[[ Data provided, beginning ]]
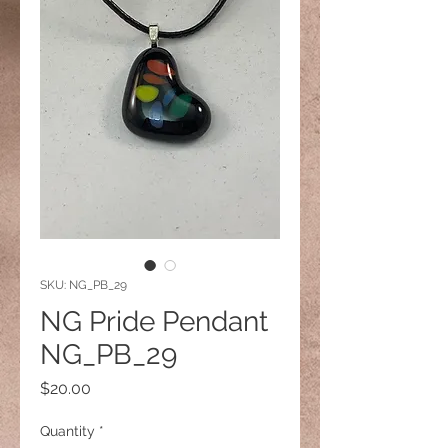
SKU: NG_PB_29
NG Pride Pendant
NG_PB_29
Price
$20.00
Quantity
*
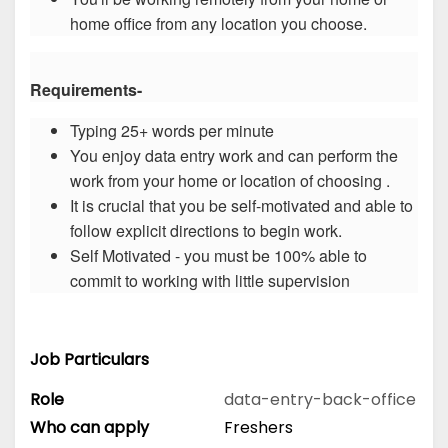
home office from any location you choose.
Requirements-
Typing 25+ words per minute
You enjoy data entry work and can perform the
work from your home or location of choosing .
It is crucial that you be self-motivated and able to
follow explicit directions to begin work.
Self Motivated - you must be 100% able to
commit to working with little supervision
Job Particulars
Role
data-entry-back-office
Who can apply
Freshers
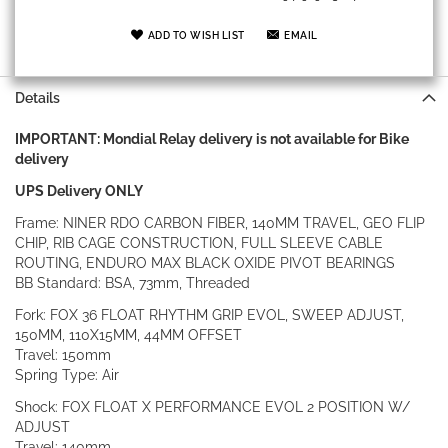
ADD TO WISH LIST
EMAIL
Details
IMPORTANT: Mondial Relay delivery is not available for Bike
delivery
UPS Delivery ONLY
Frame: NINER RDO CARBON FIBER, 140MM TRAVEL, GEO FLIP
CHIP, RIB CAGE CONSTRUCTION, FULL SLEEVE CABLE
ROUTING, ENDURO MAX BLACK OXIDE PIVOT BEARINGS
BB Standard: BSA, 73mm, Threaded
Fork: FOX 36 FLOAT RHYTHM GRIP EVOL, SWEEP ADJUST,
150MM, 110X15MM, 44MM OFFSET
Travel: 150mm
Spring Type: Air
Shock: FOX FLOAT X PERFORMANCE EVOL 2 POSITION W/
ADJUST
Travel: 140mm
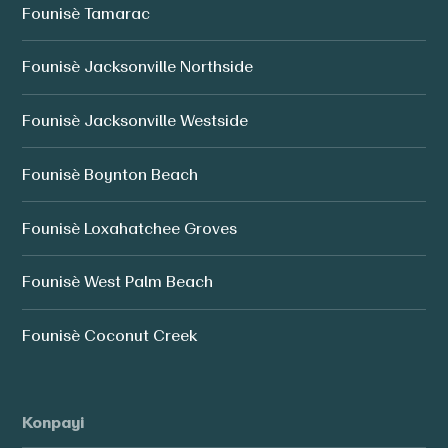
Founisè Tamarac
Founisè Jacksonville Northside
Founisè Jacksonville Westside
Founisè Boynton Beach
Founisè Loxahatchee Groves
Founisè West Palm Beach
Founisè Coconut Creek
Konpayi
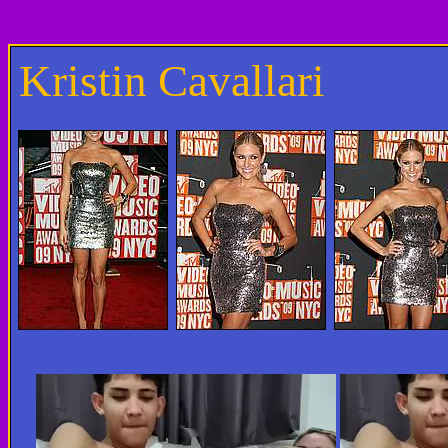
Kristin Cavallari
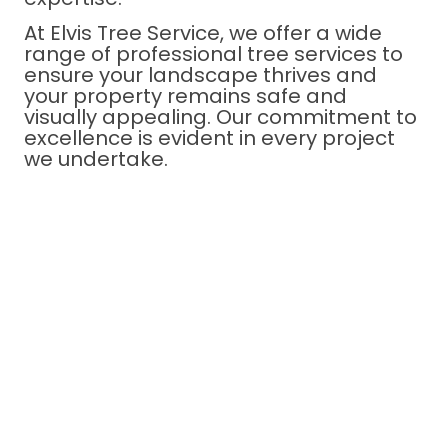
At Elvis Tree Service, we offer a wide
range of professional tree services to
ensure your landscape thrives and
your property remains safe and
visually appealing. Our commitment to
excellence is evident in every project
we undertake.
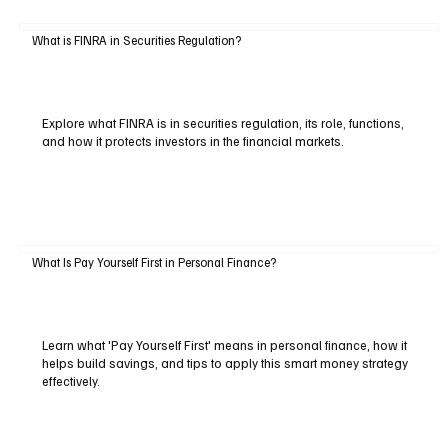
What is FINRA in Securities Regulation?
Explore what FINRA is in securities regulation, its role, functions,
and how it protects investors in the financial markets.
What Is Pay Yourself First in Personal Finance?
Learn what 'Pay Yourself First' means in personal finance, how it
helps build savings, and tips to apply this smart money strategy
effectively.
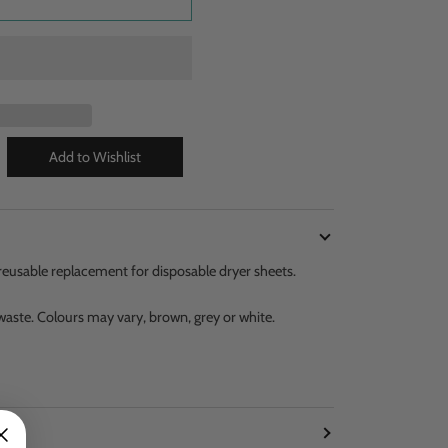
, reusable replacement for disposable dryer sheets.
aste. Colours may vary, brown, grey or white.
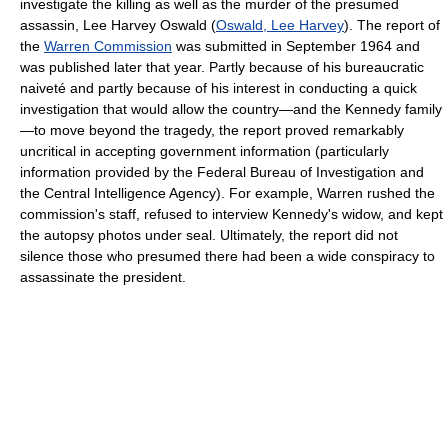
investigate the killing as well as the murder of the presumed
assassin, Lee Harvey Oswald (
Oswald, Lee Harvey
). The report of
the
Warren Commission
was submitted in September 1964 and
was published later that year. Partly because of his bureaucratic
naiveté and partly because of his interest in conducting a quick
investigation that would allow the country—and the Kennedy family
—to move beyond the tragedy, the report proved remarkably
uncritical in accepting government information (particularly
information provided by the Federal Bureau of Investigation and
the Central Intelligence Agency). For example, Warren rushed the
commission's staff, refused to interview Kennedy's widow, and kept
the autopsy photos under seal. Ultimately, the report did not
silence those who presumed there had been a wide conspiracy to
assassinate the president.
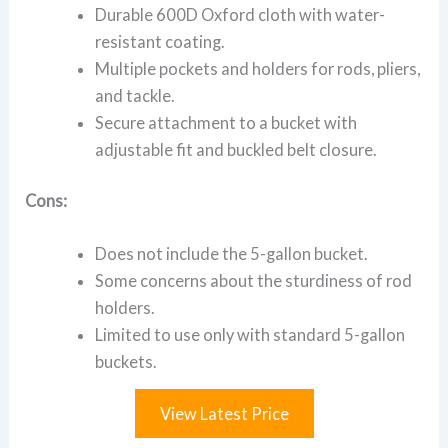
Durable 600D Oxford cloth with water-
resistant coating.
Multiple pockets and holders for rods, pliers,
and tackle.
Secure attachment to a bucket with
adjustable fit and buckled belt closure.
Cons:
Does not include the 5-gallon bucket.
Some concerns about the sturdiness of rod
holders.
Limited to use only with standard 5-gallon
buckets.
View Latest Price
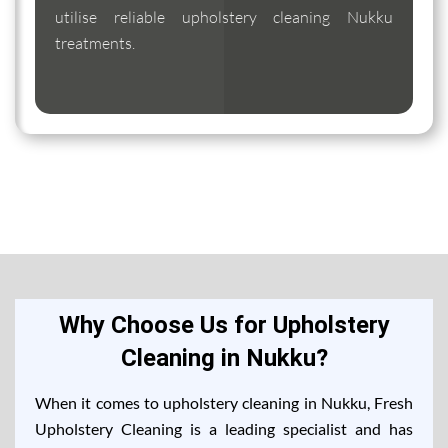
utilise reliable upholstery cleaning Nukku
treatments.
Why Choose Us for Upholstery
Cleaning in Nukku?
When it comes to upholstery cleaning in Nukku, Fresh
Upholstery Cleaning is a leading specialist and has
[[ Data provided, end ]]
Required work —
Reproduce word for word, with pictures dropped, only the part of the material above that opens with the line containing "Explore what FINRA" and closes with the line containing "was submitted in September 1964 and".

Written response —
Explore what FINRA is in securities regulation, its role, functions,
and how it protects investors in the financial markets.
What Is Pay Yourself First in Personal Finance?
Learn what 'Pay Yourself First' means in personal finance, how it
helps build savings, and tips to apply this smart money strategy
effectively.
, reusable replacement for disposable dryer sheets.
aste. Colours may vary, brown, grey or white.
investigate the killing as well as the murder of the presumed
assassin, Lee Harvey Oswald (
Oswald, Lee Harvey
). The report of
the
Warren Commission
was submitted in September 1964 and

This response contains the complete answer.